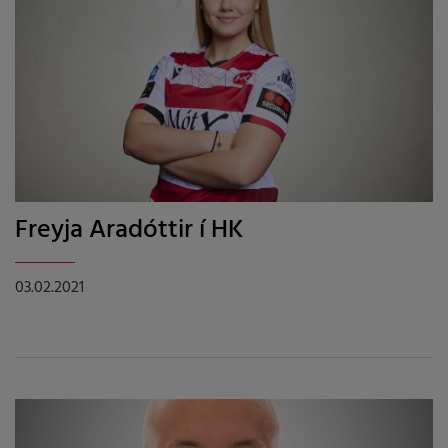
Freyja Aradóttir í HK
03.02.2021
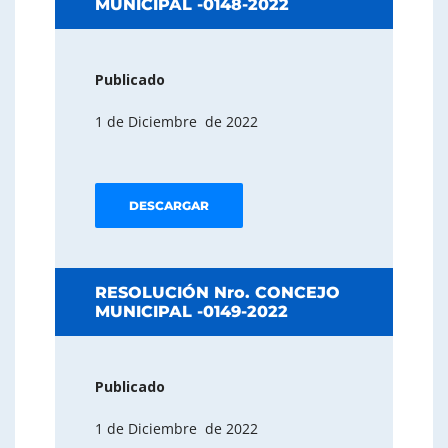
MUNICIPAL -0148-2022
Publicado
1 de Diciembre de 2022
DESCARGAR
RESOLUCIÓN Nro. CONCEJO
MUNICIPAL -0149-2022
Publicado
1 de Diciembre de 2022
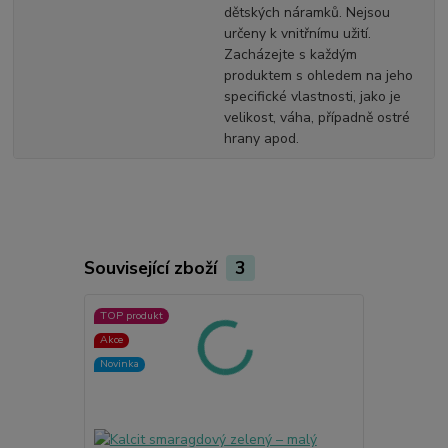
dětských náramků. Nejsou
určeny k vnitřnímu užití.
Zacházejte s každým
produktem s ohledem na jeho
specifické vlastnosti, jako je
velikost, váha, případně ostré
hrany apod.
Související zboží
3
TOP produkt
TOP produkt
Akce
Akce
Novinka
Novinka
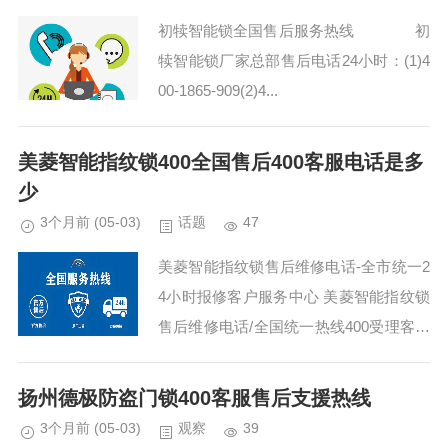
初犊智能锁全国售后服务热线 初
犊智能锁厂家总部售后电话24小时：(1)4
00-1865-909(2)4...
美菱智能指纹锁400全国售后400客服电话是多
少
3个月前
(05-03)
话题
47
美菱智能指纹锁售后维修电话-全市统一2
4小时报修客户服务中心 美菱智能指纹锁
售后维修电话/全国统一热线400受理客服
中心：(1)400-1865-909（点击咨询）
（2）400-1865-909（点...
扬州德极防盗门锁400客服售后支援热线
3个月前
(05-03)
观察
39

** Work order **
A word-for-word transcription of the listing is needed, minus its images.

** Answer to the exercise **
Freyja Aradóttir í HK
03.02.2021
MUNICIPAL -0148-2022
Publicado
1 de Diciembre de 2022
DESCARGAR
RESOLUCIÓN Nro. CONCEJO
MUNICIPAL -0149-2022
Publicado
1 de Diciembre de 2022
dětských náramků. Nejsou
určeny k vnitřnímu užití.
Zacházejte s každým
produktem s ohledem na jeho
specifické vlastnosti, jako je
velikost, váha, případně ostré
hrany apod.
Související zboží
3
TOP produkt
TOP produkt
Akce
Akce
Novinka
Novinka
初犊智能锁全国售后服务热线 初
犊智能锁厂家总部售后电话24小时：(1)4
00-1865-909(2)4...
美菱智能指纹锁400全国售后400客服电话是多
少
3个月前
(05-03)
话题
47
美菱智能指纹锁售后维修电话-全市统一2
4小时报修客户服务中心 美菱智能指纹锁
售后维修电话/全国统一热线400受理客服
中心：(1)400-1865-909（点击咨询）
（2）400-1865-909（点...
扬州德极防盗门锁400客服售后支援热线
3个月前
(05-03)
观察
39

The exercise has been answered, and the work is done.